The Ricasoli land – a vast industrial wasteland the size of 40 football grounds – was offered to Tecom Investments for a ground rent of Lm65,000 (€150,000) a year, increasing by 5% every five years.
Tecom was obliged to keep 33% of their investment development free, and invest a further €24 million in landscaping. Another 119,000 square metres of floor-space (the size of 20 football grounds) were earmarked for real estate and commercial development.
Tenants could redeem their lease on the land earmarked for apartments and villas at just Lm1.75 (€4) per square metre.
Additionally, Tecom Investments and the Dubai Investment Group had also furthered their interests in Malta, with the acquisition of 60% of Maltacom – now renamed GO plc.
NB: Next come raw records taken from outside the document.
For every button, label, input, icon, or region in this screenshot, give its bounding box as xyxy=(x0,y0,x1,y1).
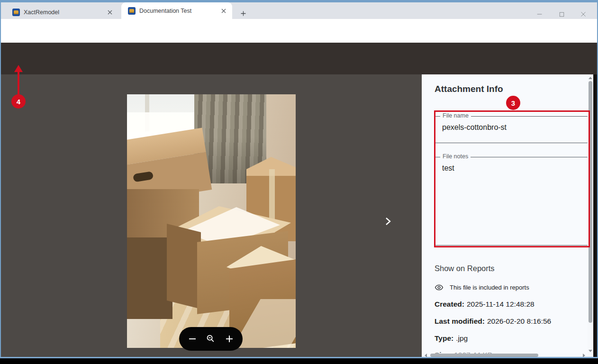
panel-heading: Attachment Info xyxy=(435,84,503,94)
created-label: Created: xyxy=(435,300,464,308)
browser-toolbar: app.xactremodel.com/project/e43d8ff4-2b1… xyxy=(1,19,597,43)
window-border xyxy=(0,0,598,2)
zoom-in-icon[interactable] xyxy=(224,333,235,345)
type-row: Type:.jpg xyxy=(435,334,468,343)
panel-right-gutter xyxy=(593,74,597,358)
photo-box xyxy=(127,237,172,319)
zoom-reset-magnifier-icon[interactable] xyxy=(205,333,217,345)
last-modified-row: Last modified:2026-02-20 8:16:56 xyxy=(435,317,551,326)
xactremodel-favicon-icon xyxy=(128,7,136,15)
attachment-image[interactable] xyxy=(127,94,296,348)
horizontal-scroll-thumb[interactable] xyxy=(430,354,538,357)
type-label: Type: xyxy=(435,334,453,342)
annotation-step-4: 4 xyxy=(11,94,26,109)
tab-xactremodel[interactable]: XactRemodel xyxy=(6,5,118,19)
annotation-arrow-head xyxy=(14,65,23,72)
annotation-arrow xyxy=(18,71,19,96)
browser-tab-strip: XactRemodel Documentation Test xyxy=(1,2,597,19)
new-tab-button[interactable] xyxy=(237,7,249,19)
tab-close-icon[interactable] xyxy=(220,7,227,15)
window-minimize-button[interactable] xyxy=(533,9,546,20)
file-viewer-header: pexels-cottonbro-st xyxy=(1,43,597,74)
image-viewer-area xyxy=(1,74,422,358)
window-maximize-button[interactable] xyxy=(555,9,568,20)
scroll-up-arrow-icon[interactable] xyxy=(589,77,592,79)
window-close-button[interactable] xyxy=(577,9,590,20)
included-in-reports-row: This file is included in reports xyxy=(435,283,529,292)
next-file-chevron-icon[interactable] xyxy=(382,216,393,227)
window-border xyxy=(0,0,1,358)
included-note: This file is included in reports xyxy=(450,284,529,291)
window-border xyxy=(0,357,598,358)
last-modified-label: Last modified: xyxy=(435,317,485,325)
annotation-step-3: 3 xyxy=(506,96,520,110)
xactremodel-favicon-icon xyxy=(12,9,20,16)
tab-documentation-test[interactable]: Documentation Test xyxy=(121,2,232,19)
zoom-controls xyxy=(179,327,243,351)
created-value: 2025-11-14 12:48:28 xyxy=(467,300,535,308)
show-on-reports-title: Show on Reports xyxy=(435,264,495,273)
photo-box xyxy=(167,224,201,309)
tab-title: XactRemodel xyxy=(24,9,102,16)
eye-icon[interactable] xyxy=(435,283,444,292)
created-row: Created:2025-11-14 12:48:28 xyxy=(435,300,535,309)
last-modified-value: 2026-02-20 8:16:56 xyxy=(487,317,551,325)
annotation-highlight-box xyxy=(434,110,590,247)
scroll-down-arrow-icon[interactable] xyxy=(589,350,592,352)
type-value: .jpg xyxy=(456,334,468,342)
tab-title: Documentation Test xyxy=(139,8,216,14)
zoom-out-icon[interactable] xyxy=(187,333,198,345)
tab-close-icon[interactable] xyxy=(106,9,114,16)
What made Smart City different to other projects, where public land was sold at a pittance to make way for speculation, is that the agreement signed between Tecom and the government set a €920,000 fine for each year in which the developers fail to create the promised jobs.
Failing to complete the job in time had to be met by a daily €1,150 penalty until works are finalised.
After abandoning a similar venture in India during the 2009 financial crisis, Tecom reiterated its commitment to invest €208 million in the Malta project, but problems plagued the stalled project and the 5,600 job promise never materialised.
- Change in government
Despite the Labour Party’s reservations about the project when it was presented in 2008, the election of Joseph Muscat in 2013 saw an increased interest in changing the zoning of the project, with a €74 million 12-storey hotel being proposed on site so that the Institute for Tourism Studies could relocate its campus to Smart City, from St George’s Bay, where the ITS land was granted in a concession to the db Group.
A new 200-bed state-of-the-art private hospital will be built at Smart City, while a number of government entities including the Gaming Authority and the Malta Tourism Authority were relocated there.